ACTION ITEM> The reply should be an exact transcription of every record.

(Page-level text extractions)
"""
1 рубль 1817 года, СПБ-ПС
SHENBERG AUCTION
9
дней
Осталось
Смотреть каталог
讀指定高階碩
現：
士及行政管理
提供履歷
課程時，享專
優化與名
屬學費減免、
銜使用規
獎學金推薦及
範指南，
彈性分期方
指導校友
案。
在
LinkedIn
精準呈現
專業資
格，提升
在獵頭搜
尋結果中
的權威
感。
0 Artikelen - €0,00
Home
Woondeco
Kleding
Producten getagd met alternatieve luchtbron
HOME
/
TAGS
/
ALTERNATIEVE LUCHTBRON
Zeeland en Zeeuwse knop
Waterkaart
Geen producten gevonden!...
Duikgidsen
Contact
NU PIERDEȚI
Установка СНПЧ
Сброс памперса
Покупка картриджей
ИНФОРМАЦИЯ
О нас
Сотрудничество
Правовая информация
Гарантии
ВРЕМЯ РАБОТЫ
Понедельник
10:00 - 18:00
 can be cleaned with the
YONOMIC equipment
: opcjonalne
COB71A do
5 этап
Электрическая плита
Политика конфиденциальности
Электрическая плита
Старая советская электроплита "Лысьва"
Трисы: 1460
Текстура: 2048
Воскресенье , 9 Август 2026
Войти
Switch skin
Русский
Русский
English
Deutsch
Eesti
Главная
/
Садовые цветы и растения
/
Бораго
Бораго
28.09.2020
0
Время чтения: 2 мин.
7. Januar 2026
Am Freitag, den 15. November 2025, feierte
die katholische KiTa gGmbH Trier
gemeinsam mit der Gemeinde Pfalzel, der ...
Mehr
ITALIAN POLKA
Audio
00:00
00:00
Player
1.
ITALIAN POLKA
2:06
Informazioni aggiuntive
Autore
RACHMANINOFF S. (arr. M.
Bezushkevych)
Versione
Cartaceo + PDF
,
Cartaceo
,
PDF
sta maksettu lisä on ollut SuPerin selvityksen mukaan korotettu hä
"""
YOUR RESPONSE>
1 рубль 1817 года, СПБ-ПС
SHENBERG AUCTION
9
дней
Осталось
Смотреть каталог
讀指定高階碩
現：
士及行政管理
提供履歷
課程時，享專
優化與名
屬學費減免、
銜使用規
獎學金推薦及
範指南，
彈性分期方
指導校友
案。
在
LinkedIn
精準呈現
專業資
格，提升
在獵頭搜
尋結果中
的權威
感。
0 Artikelen - €0,00
Home
Woondeco
Kleding
Producten getagd met alternatieve luchtbron
HOME
/
TAGS
/
ALTERNATIEVE LUCHTBRON
Zeeland en Zeeuwse knop
Waterkaart
Geen producten gevonden!...
Duikgidsen
Contact
NU PIERDEȚI
Установка СНПЧ
Сброс памперса
Покупка картриджей
ИНФОРМАЦИЯ
О нас
Сотрудничество
Правовая информация
Гарантии
ВРЕМЯ РАБОТЫ
Понедельник
10:00 - 18:00
 can be cleaned with the
YONOMIC equipment
: opcjonalne
COB71A do
5 этап
Электрическая плита
Политика конфиденциальности
Электрическая плита
Старая советская электроплита "Лысьва"
Трисы: 1460
Текстура: 2048
Воскресенье , 9 Август 2026
Войти
Switch skin
Русский
Русский
English
Deutsch
Eesti
Главная
/
Садовые цветы и растения
/
Бораго
Бораго
28.09.2020
0
Время чтения: 2 мин.
7. Januar 2026
Am Freitag, den 15. November 2025, feierte
die katholische KiTa gGmbH Trier
gemeinsam mit der Gemeinde Pfalzel, der ...
Mehr
ITALIAN POLKA
Audio
00:00
00:00
Player
1.
ITALIAN POLKA
2:06
Informazioni aggiuntive
Autore
RACHMANINOFF S. (arr. M.
Bezushkevych)
Versione
Cartaceo + PDF
,
Cartaceo
,
PDF
sta maksettu lisä on ollut SuPerin selvityksen mukaan korotettu hä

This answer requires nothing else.